(Saved entries)
━━━━

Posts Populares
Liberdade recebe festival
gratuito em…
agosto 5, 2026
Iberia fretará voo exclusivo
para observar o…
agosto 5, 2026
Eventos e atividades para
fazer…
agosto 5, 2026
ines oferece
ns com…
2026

━━━━

_PROBLEM TO SOLVE_. Repeat the records above exactly, from the first line to the last.

_ANSWER_.
Posts Populares
Liberdade recebe festival
gratuito em…
agosto 5, 2026
Iberia fretará voo exclusivo
para observar o…
agosto 5, 2026
Eventos e atividades para
fazer…
agosto 5, 2026
ines oferece
ns com…
2026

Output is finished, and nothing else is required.